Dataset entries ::
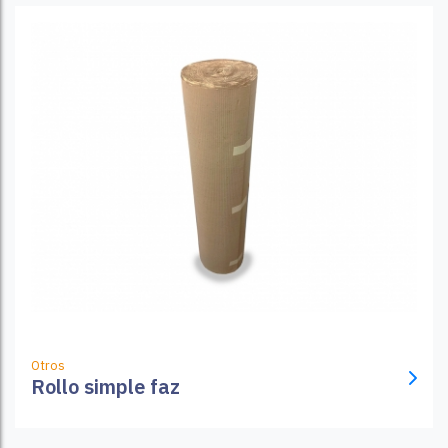
Otros
Rollo simple faz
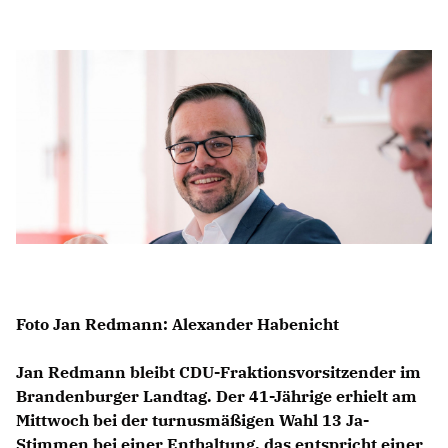
Anträge CDU
Kleine Anfragen
CDU Deutschland
CDU Fraktion im Brandenburger Landtag
CDU Brandenburg
CDU Potsdam
Foto Jan Redmann: Alexander Habenicht
Jan Redmann bleibt CDU-Fraktionsvorsitzender im
Brandenburger Landtag. Der 41-Jährige erhielt am
Mittwoch bei der turnusmäßigen Wahl 13 Ja-
Stimmen bei einer Enthaltung, das entspricht einer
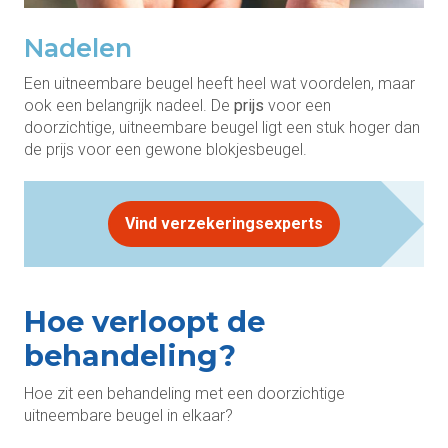
Nadelen
Een uitneembare beugel heeft heel wat voordelen, maar
ook een belangrijk nadeel. De
prijs
voor een
doorzichtige, uitneembare beugel ligt een stuk hoger dan
de prijs voor een gewone blokjesbeugel.
Vind verzekeringsexperts
Hoe verloopt de
behandeling?
Hoe zit een behandeling met een doorzichtige
uitneembare beugel in elkaar?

The problem :: Retype every record above word for word, leaving out any pictures.

Exercise answer ::
Otros
Rollo simple faz
Anträge CDU
Kleine Anfragen
CDU Deutschland
CDU Fraktion im Brandenburger Landtag
CDU Brandenburg
CDU Potsdam
Foto Jan Redmann: Alexander Habenicht
Jan Redmann bleibt CDU-Fraktionsvorsitzender im
Brandenburger Landtag. Der 41-Jährige erhielt am
Mittwoch bei der turnusmäßigen Wahl 13 Ja-
Stimmen bei einer Enthaltung, das entspricht einer
Nadelen
Een uitneembare beugel heeft heel wat voordelen, maar
ook een belangrijk nadeel. De
prijs
voor een
doorzichtige, uitneembare beugel ligt een stuk hoger dan
de prijs voor een gewone blokjesbeugel.
Vind verzekeringsexperts
Hoe verloopt de
behandeling?
Hoe zit een behandeling met een doorzichtige
uitneembare beugel in elkaar?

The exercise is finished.